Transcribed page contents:
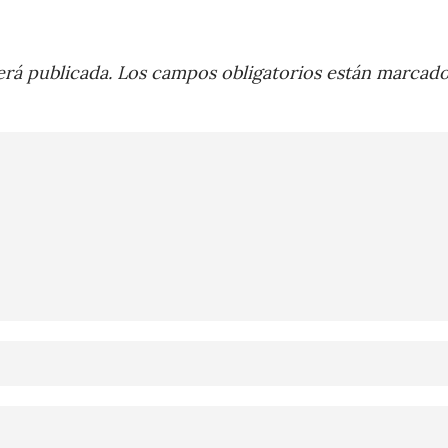
rá publicada.
Los campos obligatorios están marcad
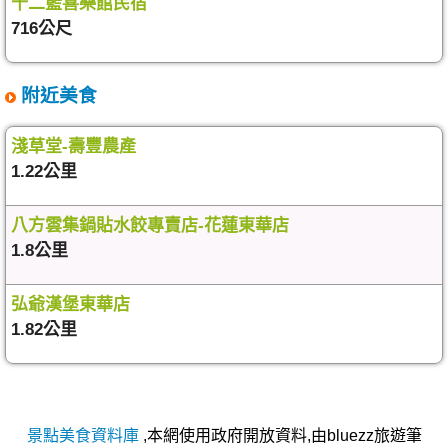
十二籃喜樂館民宿
716公尺
附近美食
淺草堂-壽豐農產
1.22公里
八方雲集鍋貼水餃專賣店-花蓮東華店
1.8公里
弘爺漢堡東華店
1.82公里
景點美食資料庫
,本網使用政府開放資料,由bluezz旅遊筆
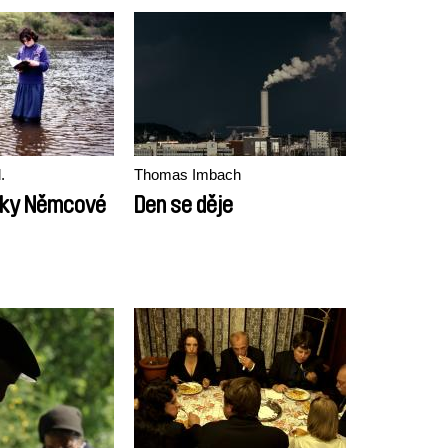
.
Thomas Imbach
čky Němcové
Den se děje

* TASK DIRECTIONS *
Set down every record exactly as written, but drop the pictures.

* TASK RESULT *
rá publicada.
Los campos obligatorios están marcad
十二籃喜樂館民宿
716公尺
附近美食
淺草堂-壽豐農產
1.22公里
八方雲集鍋貼水餃專賣店-花蓮東華店
1.8公里
弘爺漢堡東華店
1.82公里
景點美食資料庫
,本網使用政府開放資料,由bluezz旅遊筆
.
Thomas Imbach
čky Němcové
Den se děje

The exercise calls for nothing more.